Work instructions:
When you reach the line with "arba užpildykite", transcribe it and each line after it through the last one below, exactly. Pictures stay out.

(Collected data entries)
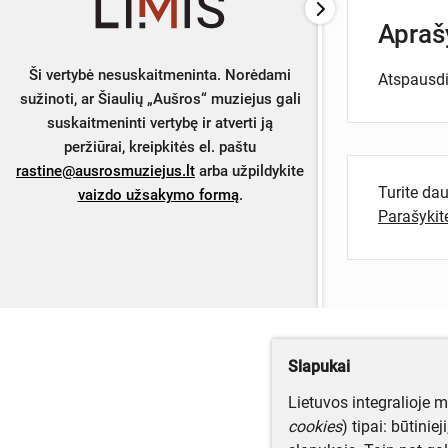
Apra
Ši vertybė nesuskaitmeninta. Norėdami
Atspausdi
sužinoti, ar Šiaulių „Aušros“ muziejus gali
suskaitmeninti vertybę ir atverti ją
peržiūrai, kreipkitės el. paštu
rastine@ausrosmuziejus.lt
arba užpildykite
Turite da
vaizdo užsakymo formą
.
Parašyki
Slapukai
Lietuvos integralioje 
cookies
) tipai: būtinie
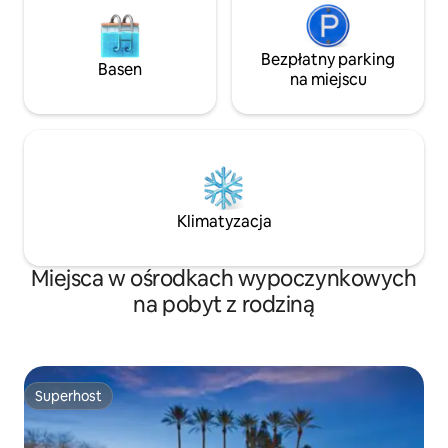
Bezpłatny parking
Basen
na miejscu
Klimatyzacja
Miejsca w ośrodkach wypoczynkowych
na pobyt z rodziną
Superhost
Superhost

Solved exercise:
arba užpildykite
Turite da
vaizdo užsakymo formą
.
Parašyki
Slapukai
Lietuvos integralioje 
cookies
) tipai: būtinie
Bezpłatny parking
Basen
na miejscu
Klimatyzacja
Miejsca w ośrodkach wypoczynkowych
na pobyt z rodziną
Superhost
Superhost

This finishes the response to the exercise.